The benchmark Nifty50 index fell as a lot as 3% on Monday as geopolitical tensions intensified. Towards this backdrop, Ashok Leyland Ltd’s December quarter (Q3FY22) outcomes couldn’t defend the inventory, which fell about 7% on NSE.
As such, Ashok Leyland’s outcomes weren’t very thrilling. Rising commodity prices meant gross revenue per automobile in Q3 fell about 5% sequentially and three% year-on-year (y-o-y). Earnings earlier than curiosity, taxes, depreciation, and amortization (Ebitda) declined 12% y-o-y to ₹224 crore.
Even so, there have been some brilliant spots within the outcomes. Development in home gross sales of medium and heavy industrial autos (MHCV) in Q3 was robust at 39%. Compared, complete business quantity progress stood at 20%. Consequently, Ashok Leyland’s MHCV market share rose sequentially from 22.5% in Q2 to 26.1% in Q3, and additional to twenty-eight.8% in January, the administration mentioned.
In Q3, revenues grew 15% y-o-y to ₹5,535 crore on the again of a 2% progress in gross sales volumes and 13% improve in internet realization per automobile. The administration mentioned transition from Bharat Stage IV (BS4) to BS6 concerned greater expertise. Moreover, greater commodity prices and different constraints led to greater product pricing.

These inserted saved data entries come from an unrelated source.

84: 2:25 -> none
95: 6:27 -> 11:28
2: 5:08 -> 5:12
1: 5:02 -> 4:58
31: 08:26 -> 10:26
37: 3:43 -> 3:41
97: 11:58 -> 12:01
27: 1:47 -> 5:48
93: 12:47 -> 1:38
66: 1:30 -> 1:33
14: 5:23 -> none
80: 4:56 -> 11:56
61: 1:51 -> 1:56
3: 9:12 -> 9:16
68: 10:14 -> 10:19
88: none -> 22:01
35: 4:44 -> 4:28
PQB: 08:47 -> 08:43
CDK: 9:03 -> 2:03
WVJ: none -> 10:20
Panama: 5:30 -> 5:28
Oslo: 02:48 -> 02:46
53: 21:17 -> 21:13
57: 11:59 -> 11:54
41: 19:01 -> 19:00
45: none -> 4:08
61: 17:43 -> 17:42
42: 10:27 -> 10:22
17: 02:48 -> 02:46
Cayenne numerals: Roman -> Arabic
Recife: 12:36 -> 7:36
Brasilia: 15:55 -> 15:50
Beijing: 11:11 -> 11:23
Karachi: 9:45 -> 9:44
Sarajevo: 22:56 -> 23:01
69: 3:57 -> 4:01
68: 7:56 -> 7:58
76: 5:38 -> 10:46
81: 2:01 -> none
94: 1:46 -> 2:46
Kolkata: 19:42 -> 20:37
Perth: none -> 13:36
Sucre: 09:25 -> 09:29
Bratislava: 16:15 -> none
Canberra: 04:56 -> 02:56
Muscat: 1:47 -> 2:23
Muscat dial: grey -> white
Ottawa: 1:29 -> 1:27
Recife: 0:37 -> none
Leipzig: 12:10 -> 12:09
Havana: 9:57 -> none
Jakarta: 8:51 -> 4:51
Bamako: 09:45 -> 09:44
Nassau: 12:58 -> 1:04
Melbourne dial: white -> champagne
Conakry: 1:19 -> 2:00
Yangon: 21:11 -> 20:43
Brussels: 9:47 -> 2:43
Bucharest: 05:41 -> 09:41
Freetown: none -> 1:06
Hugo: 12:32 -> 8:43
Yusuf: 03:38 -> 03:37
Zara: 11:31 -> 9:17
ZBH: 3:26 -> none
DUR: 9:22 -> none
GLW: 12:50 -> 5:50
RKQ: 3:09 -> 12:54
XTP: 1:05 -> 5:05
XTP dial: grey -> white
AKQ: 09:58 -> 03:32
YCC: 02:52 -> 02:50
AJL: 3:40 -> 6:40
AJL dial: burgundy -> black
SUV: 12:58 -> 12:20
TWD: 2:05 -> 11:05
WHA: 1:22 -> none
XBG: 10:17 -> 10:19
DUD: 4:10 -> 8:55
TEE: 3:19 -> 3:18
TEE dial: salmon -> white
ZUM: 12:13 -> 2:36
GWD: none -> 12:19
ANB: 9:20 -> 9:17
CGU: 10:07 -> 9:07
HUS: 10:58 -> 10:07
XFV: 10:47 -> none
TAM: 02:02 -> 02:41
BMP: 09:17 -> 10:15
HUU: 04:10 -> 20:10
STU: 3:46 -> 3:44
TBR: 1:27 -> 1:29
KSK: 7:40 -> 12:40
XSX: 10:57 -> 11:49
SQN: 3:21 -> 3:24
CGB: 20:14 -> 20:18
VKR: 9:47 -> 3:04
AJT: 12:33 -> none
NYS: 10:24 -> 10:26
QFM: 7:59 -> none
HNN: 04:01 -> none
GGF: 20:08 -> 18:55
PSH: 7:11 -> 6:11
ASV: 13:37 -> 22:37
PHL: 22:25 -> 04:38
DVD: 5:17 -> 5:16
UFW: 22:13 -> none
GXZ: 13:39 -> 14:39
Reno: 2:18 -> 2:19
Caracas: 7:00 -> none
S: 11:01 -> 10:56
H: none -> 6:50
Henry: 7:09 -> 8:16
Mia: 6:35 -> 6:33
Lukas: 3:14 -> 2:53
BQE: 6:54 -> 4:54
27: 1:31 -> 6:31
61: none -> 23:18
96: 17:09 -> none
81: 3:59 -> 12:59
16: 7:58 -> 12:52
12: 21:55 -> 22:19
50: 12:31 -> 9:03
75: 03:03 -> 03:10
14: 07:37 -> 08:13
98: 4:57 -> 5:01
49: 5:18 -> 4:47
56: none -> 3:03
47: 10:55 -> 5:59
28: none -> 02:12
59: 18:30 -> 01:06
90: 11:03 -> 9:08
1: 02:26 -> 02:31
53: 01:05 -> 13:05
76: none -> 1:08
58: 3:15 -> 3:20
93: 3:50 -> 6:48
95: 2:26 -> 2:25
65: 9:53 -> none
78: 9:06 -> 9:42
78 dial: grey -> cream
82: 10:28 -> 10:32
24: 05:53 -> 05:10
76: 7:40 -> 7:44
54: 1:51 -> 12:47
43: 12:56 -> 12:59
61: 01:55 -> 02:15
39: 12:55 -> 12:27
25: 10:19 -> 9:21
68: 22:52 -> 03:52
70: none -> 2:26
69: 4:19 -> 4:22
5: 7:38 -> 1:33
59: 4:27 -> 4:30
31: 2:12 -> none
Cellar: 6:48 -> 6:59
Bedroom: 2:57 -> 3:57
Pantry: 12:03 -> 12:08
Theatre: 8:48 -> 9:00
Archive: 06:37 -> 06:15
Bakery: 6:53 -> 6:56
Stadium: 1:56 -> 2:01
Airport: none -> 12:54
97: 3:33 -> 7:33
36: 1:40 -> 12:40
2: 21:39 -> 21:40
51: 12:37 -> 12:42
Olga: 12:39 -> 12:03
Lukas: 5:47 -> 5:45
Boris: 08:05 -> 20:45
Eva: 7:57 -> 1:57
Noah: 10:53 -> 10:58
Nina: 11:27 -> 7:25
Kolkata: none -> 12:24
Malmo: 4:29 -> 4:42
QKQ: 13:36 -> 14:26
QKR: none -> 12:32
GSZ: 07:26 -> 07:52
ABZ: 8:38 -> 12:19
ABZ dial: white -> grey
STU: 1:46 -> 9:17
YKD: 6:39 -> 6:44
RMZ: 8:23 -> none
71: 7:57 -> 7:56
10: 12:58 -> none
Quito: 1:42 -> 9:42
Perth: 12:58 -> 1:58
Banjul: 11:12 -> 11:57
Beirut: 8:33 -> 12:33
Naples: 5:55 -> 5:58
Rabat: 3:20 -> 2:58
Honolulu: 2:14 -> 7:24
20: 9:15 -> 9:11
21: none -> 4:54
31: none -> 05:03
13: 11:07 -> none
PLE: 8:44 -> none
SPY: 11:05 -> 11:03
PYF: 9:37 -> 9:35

“The corporate is retaining worth hikes extra effectively which is able to end in superior margins down the road,” an analyst mentioned on the situation of anonymity. As such, the administration expects higher margins in Q4FY22 owing to a possible fall in commodity costs and easing semiconductor chip scarcity points.
In the meantime, Ashok Leyland’s EV unit, Swap UK, continues to develop. “It plans to launch CNG autos in Q4FY22, which is able to plug gaps within the fast-growing CNG ICV section” analysts at Motilal Oswal Monetary Companies mentioned in a report. ICV is intermediate industrial automobile.
Prior to now 12 months, the inventory fell by 3% in comparison with a acquire of two% in Nifty Auto. “The important thing triggers for the inventory embrace revival in demand and gaining 30% market share. Any decline on that entrance might be a key danger,” mentioned the analyst cited above. The administration is hopeful of attaining 30% market share within the coming months because the financial system opens up. There will probably be wholesome truck demand with sturdy progress in e-commerce, pent-up alternative demand, and elevated capital outlay within the just lately introduced price range.
To make sure, railways may emerge as a tricky competitor for freight motion because it expands capability and turns into extra environment friendly.